The digital marketplace is also stimulating fresh approaches by more
traditional music institutions. The New York Philharmonic, in its three-year
project with DG Concerts, is taking a financial gamble in the hope of
reaching a worldwide audience. As part of the contract, the Philharmonic
members chose a percentage of royalties rather than their usual flat fee up
front. The recordings remain the property of the Philharmonic, which has
licensed them to Deutsche Grammophon.
"For us, it's all about getting a foothold in the new media," said the
violinist Fiona Simon, the chairwoman of the orchestra committee that helped
negotiate the deal. "Downloading is probably the way that classical music is
going to be distributed in the future. The CD isn't dead yet, but it's
fading."
By servicing orchestras that already have their concerts broadcast on radio,
Deutsche Grammophon and Decca avoid studio session costs, which run between
$100,000 and $250,000 for major orchestras. The orchestras involved in the
Universal initiative will provide the record companies with edited tape. The
labels will do the mastering, prepare the tape for downloading, supply
artwork and liner notes to the digital music services, and handle promotion
costs.
The New York Philharmonic and the Los Angeles Philharmonic have each
identified candidates for the remaining downloads this spring, but digital
technology enables them to be spontaneous. A particularly memorable live
concert can be edited, mastered and uploaded on a digital jukebox in two to
six weeks.
In this fashion, Roberto Sierra's Symphony No. 3 ("La Salsa") was made
available for download from iTunes soon after its premiere last fall by the
Milwaukee Symphony Orchestra. With minimal publicity, 274 tracks from the
work on MSO Live, the orchestra's own label, were sold in the United States,
Britain and Australia during a two-month period.

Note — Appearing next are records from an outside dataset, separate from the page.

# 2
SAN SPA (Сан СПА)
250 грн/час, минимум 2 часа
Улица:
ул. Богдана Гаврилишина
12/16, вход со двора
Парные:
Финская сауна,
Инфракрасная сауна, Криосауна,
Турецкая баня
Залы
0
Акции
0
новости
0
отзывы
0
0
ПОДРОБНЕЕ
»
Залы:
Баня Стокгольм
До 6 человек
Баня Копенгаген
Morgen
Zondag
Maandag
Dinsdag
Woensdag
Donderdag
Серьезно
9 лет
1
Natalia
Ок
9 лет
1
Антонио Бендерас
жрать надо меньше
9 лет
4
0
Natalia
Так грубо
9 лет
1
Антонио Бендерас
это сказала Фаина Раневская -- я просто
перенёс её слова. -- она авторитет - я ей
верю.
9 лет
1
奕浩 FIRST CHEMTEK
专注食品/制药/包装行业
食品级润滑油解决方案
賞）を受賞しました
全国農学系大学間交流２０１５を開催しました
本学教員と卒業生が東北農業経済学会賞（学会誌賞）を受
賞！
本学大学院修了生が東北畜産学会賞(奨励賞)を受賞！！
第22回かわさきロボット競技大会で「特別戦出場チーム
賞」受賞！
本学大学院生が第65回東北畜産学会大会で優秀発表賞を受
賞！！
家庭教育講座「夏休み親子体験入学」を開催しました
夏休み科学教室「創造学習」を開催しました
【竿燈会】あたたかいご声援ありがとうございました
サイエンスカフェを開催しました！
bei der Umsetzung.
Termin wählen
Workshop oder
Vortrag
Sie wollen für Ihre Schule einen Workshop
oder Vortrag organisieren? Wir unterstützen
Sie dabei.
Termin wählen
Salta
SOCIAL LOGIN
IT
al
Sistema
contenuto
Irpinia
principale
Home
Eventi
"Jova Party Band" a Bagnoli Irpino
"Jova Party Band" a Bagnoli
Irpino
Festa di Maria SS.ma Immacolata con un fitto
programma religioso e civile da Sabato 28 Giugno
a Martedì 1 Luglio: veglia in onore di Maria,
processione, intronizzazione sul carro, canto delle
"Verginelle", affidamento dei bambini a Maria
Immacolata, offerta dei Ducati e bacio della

"This brings new music that might have otherwise taken years to go into the
CD format to a wider public," Mr. Sierra said.

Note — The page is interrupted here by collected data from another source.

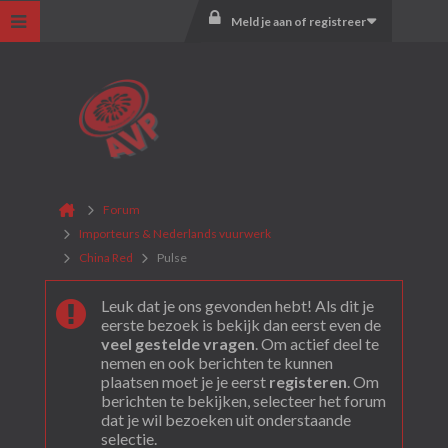
Meld je aan of registreer
Forum
Importeurs & Nederlands vuurwerk
China Red
Pulse
Leuk dat je ons gevonden hebt! Als dit je
eerste bezoek is bekijk dan eerst even de
veel gestelde vragen
. Om actief deel te
nemen en ook berichten te kunnen
plaatsen moet je je eerst
registeren
. Om
berichten te bekijken, selecteer het forum
dat je wil bezoeken uit onderstaande
selectie.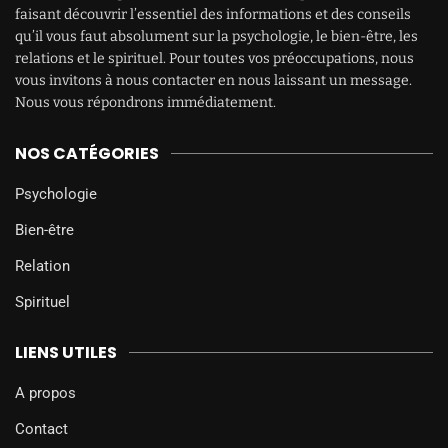
faisant découvrir l’essentiel des informations et des conseils
qu’il vous faut absolument sur la psychologie, le bien-être, les
relations et le spirituel. Pour toutes vos préoccupations, nous
vous invitons à nous contacter en nous laissant un message.
Nous vous répondrons immédiatement.
NOS CATÉGORIES
Psychologie
Bien-être
Relation
Spirituel
LIENS UTILES
A propos
Contact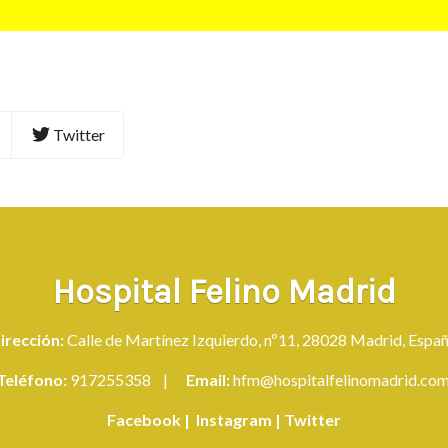
Twitter
Hospital Felino Madrid
irección:
Calle de Martínez Izquierdo, nº11, 28028 Madrid, Espa
Teléfono:
917255358
|
Email:
hfm@hospitalfelinomadrid.co
Facebook
|
Instagram
|
Twitter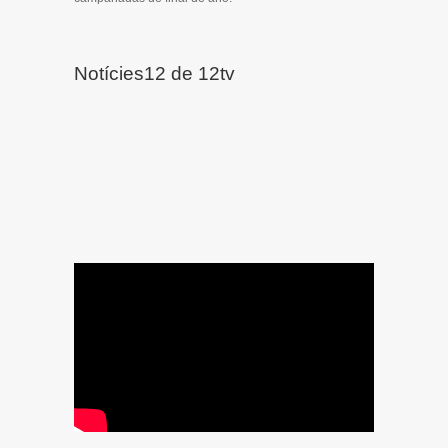
Notícies12 de 12tv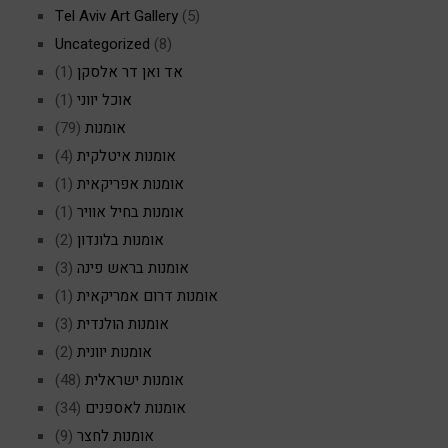
Tel Aviv Art Gallery
(5)
Uncategorized
(8)
אד ואן דר אלסקן
(1)
אוכל יווני
(1)
אומנות
(79)
אומנות איטלקית
(4)
אומנות אפריקאית
(1)
אומנות בחיל אוויר
(1)
אומנות בלונדון
(2)
אומנות בראש פינה
(3)
אומנות דרום אמריקאית
(1)
אומנות הולנדית
(3)
אומנות יוונית
(2)
אומנות ישראלית
(48)
אומנות לאספנים
(34)
אומנות לחצר
(9)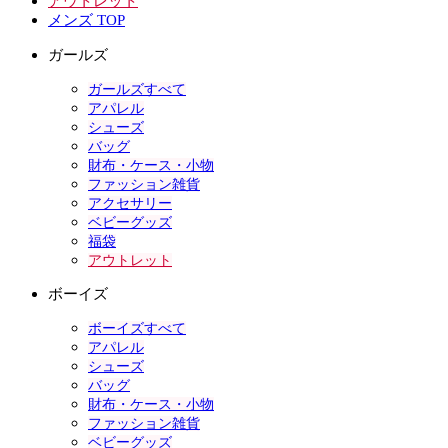
アウトレット
メンズ TOP
ガールズ
ガールズすべて
アパレル
シューズ
バッグ
財布・ケース・小物
ファッション雑貨
アクセサリー
ベビーグッズ
福袋
アウトレット
ボーイズ
ボーイズすべて
アパレル
シューズ
バッグ
財布・ケース・小物
ファッション雑貨
ベビーグッズ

But nirvana may not have arrived just yet. Digital downloads still account
for only 6 percent of the overall music market. And sound quality remains an
issue. "Lossless" technology, still in the wings, is expected to improve the
quality of the download itself. Unfortunately, it will require faster
Internet connections and download times longer than the two minutes or so it
now takes for a symphony. And the sound will still be more compressed than
that of a CD, let alone a Super Audio CD.

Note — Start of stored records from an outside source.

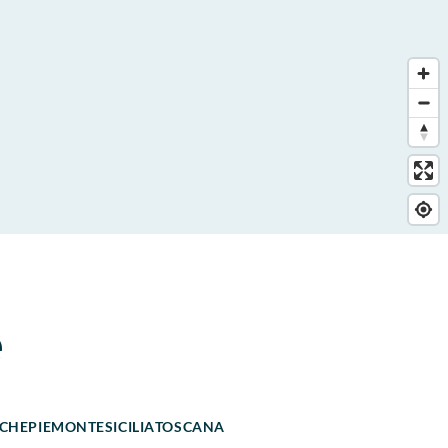
e
CHE
PIEMONTE
SICILIA
TOSCANA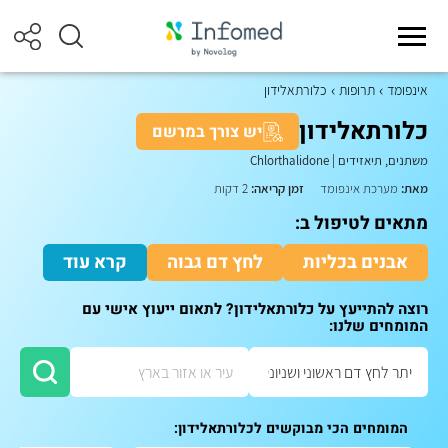
אינפומד
תרופות
כלורתאלידון
כלורתאלידון
יש צורך במרשם
משתנים, תיאזידים
|
Chlorthalidone
מאת:
מערכת אינפומד
זמן קריאה:
2 דקות
מתאים לטיפול ב:
אבנים בכליות
לחץ דם גבוה
קרא עוד
רוצה להתייעץ על כלורתאלידון? לתאום ייעוץ אישי עם
המומחים שלנו:
המומחים הכי מבוקשים לכלורתאלידון: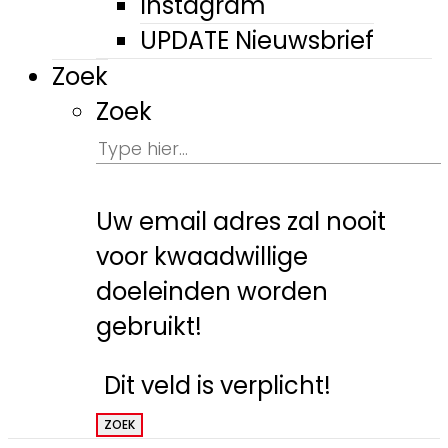
Instagram
UPDATE Nieuwsbrief
Zoek
Zoek
Uw email adres zal nooit
voor kwaadwillige
doeleinden worden
gebruikt!
Dit veld is verplicht!
ZOEK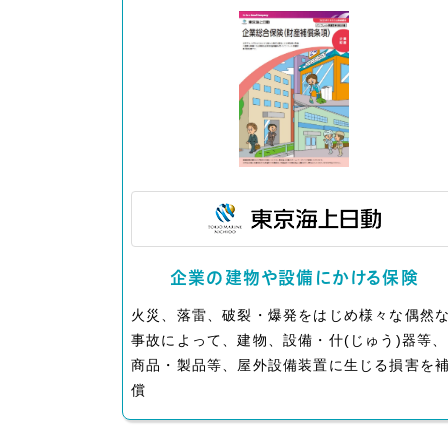
企業の建物や設備にかける保険
火災、落雷、破裂・爆発をはじめ様々な偶然
事故によって、建物、設備・什(じゅう)器等、
商品・製品等、屋外設備装置に生じる損害を
償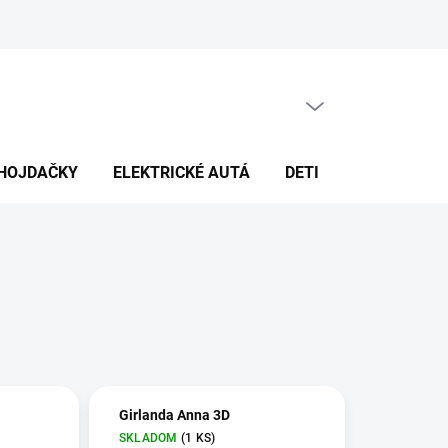
PRÁZDNY KOŠÍK
NÁKUPNÝ
KOŠÍK
HOJDAČKY
ELEKTRICKÉ AUTÁ
DETI
DEKORÁCIE
Girlanda Anna 3D
SKLADOM
(1 KS)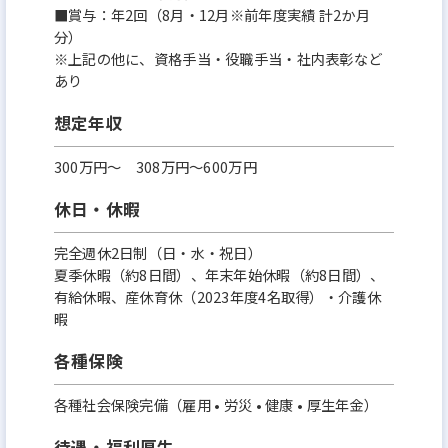
■賞与：年2回（8月・12月※前年度実績 計2か月
分）
※上記の他に、資格手当・役職手当・社内表彰など
あり
想定年収
300万円〜 308万円～600万円
休日・休暇
完全週休2日制（日・水・祝日）
夏季休暇（約8日間）、年末年始休暇（約8日間）、
有給休暇、産休育休（2023年度4名取得）・介護休
暇
各種保険
各種社会保険完備（雇用 • 労災 • 健康 • 厚生年金）
待遇・福利厚生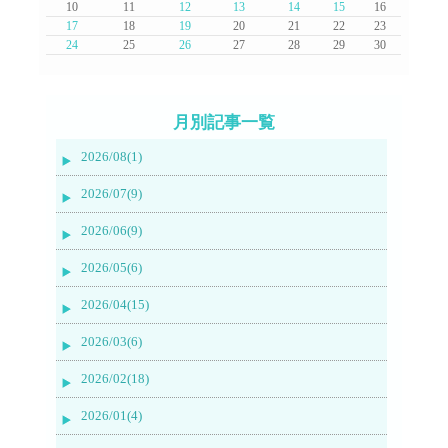
10
11
12
13
14
15
16
17
18
19
20
21
22
23
24
25
26
27
28
29
30
月別記事一覧
2026/08(1)
2026/07(9)
2026/06(9)
2026/05(6)
2026/04(15)
2026/03(6)
2026/02(18)
2026/01(4)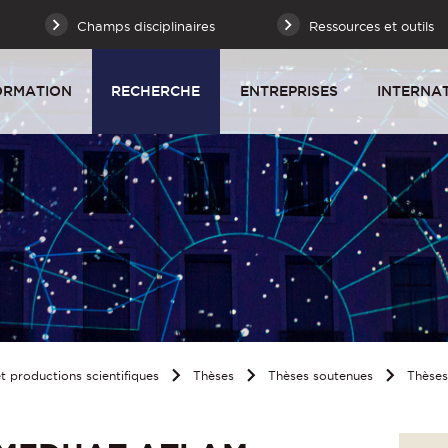
Champs disciplinaires
Ressources et outils
ORMATION
RECHERCHE
ENTREPRISES
INTERNA
 productions scientifiques
Thèses
Thèses soutenues
Thèse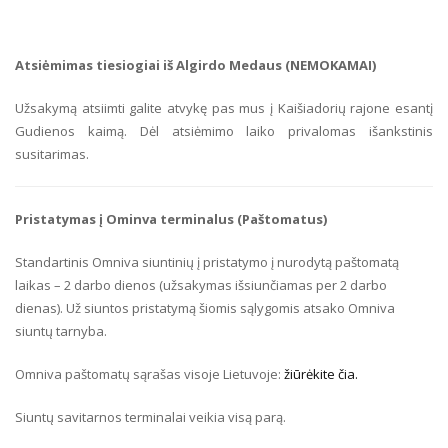
Atsiėmimas tiesiogiai iš Algirdo Medaus (NEMOKAMAI)
Užsakymą atsiimti galite atvykę pas mus į Kaišiadorių rajone esantį
Gudienos kaimą. Dėl atsiėmimo laiko privalomas išankstinis
susitarimas.
Pristatymas į Ominva terminalus (Paštomatus)
Standartinis Omniva siuntinių į pristatymo į nurodytą paštomatą
laikas – 2 darbo dienos (užsakymas išsiunčiamas per 2 darbo
dienas). Už siuntos pristatymą šiomis sąlygomis atsako Omniva
siuntų tarnyba.
Omniva paštomatų sąrašas visoje Lietuvoje:
žiūrėkite čia.
Siuntų savitarnos terminalai veikia visą parą.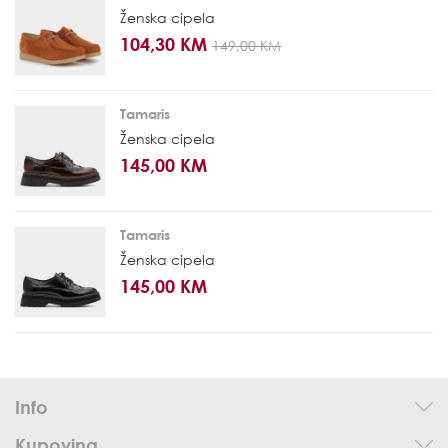
Ženska cipela
104,30 KM
149,00 KM
Tamaris
Ženska cipela
145,00 KM
Tamaris
Ženska cipela
145,00 KM
Info
Kupovina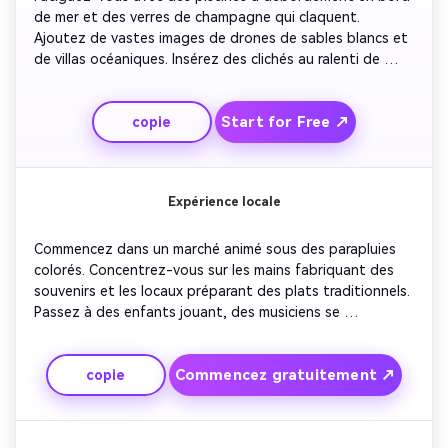
de mer et des verres de champagne qui claquent. 
Ajoutez de vastes images de drones de sables blancs et 
de villas océaniques. Insérez des clichés au ralenti de 
soins de spa, de repas au coucher du soleil et des 
vagues de l'océan battant près des terrasses privées. 
Start for Free ↗
copie
Associez des transitions élégantes à une musique 
ambiante calme. Conclure avec le branding du complexe 
et un slogan invitant les clients à réserver maintenant.
Expérience locale
Commencez dans un marché animé sous des parapluies 
colorés. Concentrez-vous sur les mains fabriquant des 
souvenirs et les locaux préparant des plats traditionnels. 
Passez à des enfants jouant, des musiciens se 
produisant et des célébrations nocturnes. Capturez des 
sourires authentiques et des moments de connexion. 
Commencez gratuitement ↗
copie
Conclure avec les téléspectateurs qui se sentent inspirés 
à explorer la culture de première main.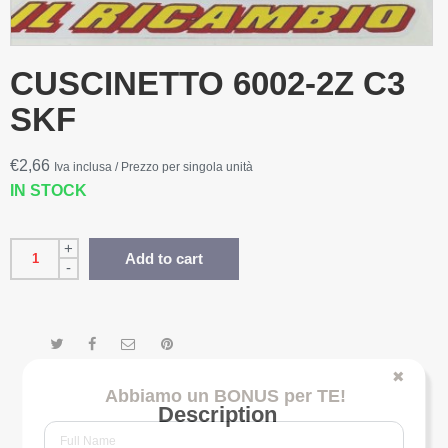
CUSCINETTO 6002-2Z C3
SKF
€
2,66
Iva inclusa / Prezzo per singola unità
IN STOCK
+
Add to cart
-
✖
Abbiamo un BONUS per TE!
Description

"The audiophiles are probably never going to be happy with digital download
sound," Mr. Evered of EMI said.
But Alexandre Vovan, the director of sales and communications for the
independent Canadian label Analekta, disagreed. "If classical music
listeners have been satisfied for years with the CD," he said, "then they
will be more than satisfied with the newer breeds of MP3 or its successors
in the near future."
If he is right, technology could again transform the record industry.
Downloading got off to a rocky start because of illegal file-sharing, and
the industry is still suffering the consequences. But legal alternatives
offer a second chance.
"What happened with illegal file-sharing," Mr. Sturgeon of Naxos explained,
"is that the music industry basically said: 'We don't know how to stop it.
Let's figure out a way to sue them.' Instead of saying: 'O.K., people like
this approach. Let's monetize it, find a way to make it legal.' Run towards
it, don't run away from it."
And "run" may be the operative word. "What we're trying to do is stay ahead
of the times," said Deborah Borda, the president of the Los Angeles
Philharmonic. "Or at the very least, be with them."